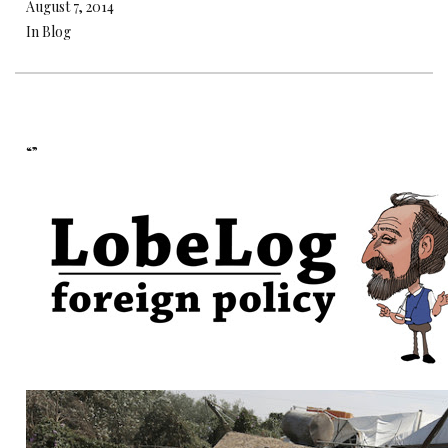
August 7, 2014
In Blog
“”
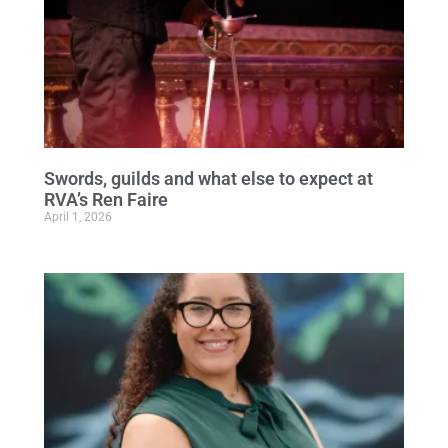
Swords, guilds and what else to expect at
RVA’s Ren Faire
April 1, 2026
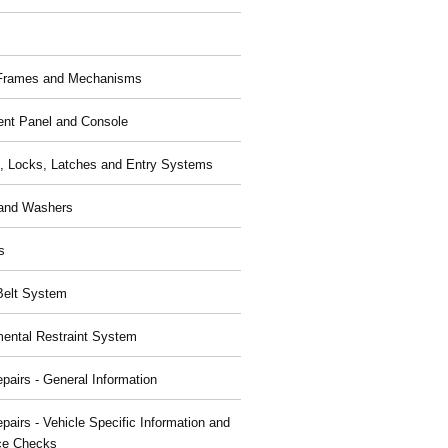
 Frames and Mechanisms
ent Panel and Console
, Locks, Latches and Entry Systems
and Washers
s
Belt System
ental Restraint System
pairs - General Information
pairs - Vehicle Specific Information and
ce Checks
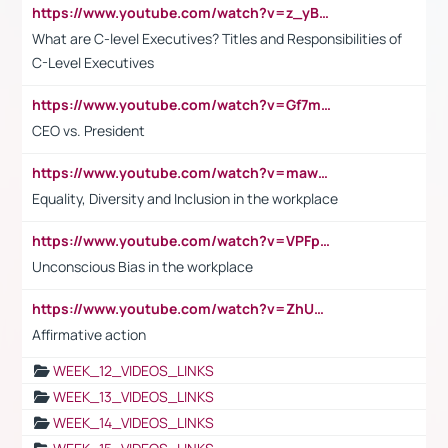
https://www.youtube.com/watch?v=z_yBBjIgSFE
What are C-level Executives? Titles and Responsibilities of
C-Level Executives
https://www.youtube.com/watch?v=Gf7mPPBb-LU
CEO vs. President
https://www.youtube.com/watch?v=maw6hmlNh44&t=1s
Equality, Diversity and Inclusion in the workplace
https://www.youtube.com/watch?v=VPFpu7cMiH0
Unconscious Bias in the workplace
https://www.youtube.com/watch?v=ZhUOw0KidZg
Affirmative action
WEEK_12_VIDEOS_LINKS
WEEK_13_VIDEOS_LINKS
WEEK_14_VIDEOS_LINKS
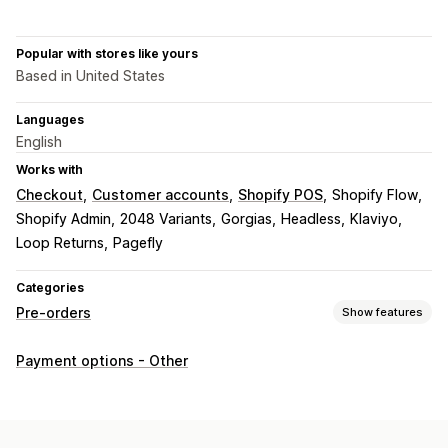
Popular with stores like yours
Based in United States
Languages
English
Works with
Checkout
Customer accounts
Shopify POS
Shopify Flow
Shopify Admin
2048 Variants
Gorgias
Headless
Klaviyo
Loop Returns
Pagefly
Categories
Pre-orders
Show features
Order type
Payment options - Other
Coming soon
Crowdfunding
Back orders
Out of stock
Made-to-order
Product drops
Pre-sales
Customization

+++++

## ACTION ITEM
Counting only lines that hold the string "with", give the number of such lines in the records. Write nothing else.

## TASK OUTPUT
2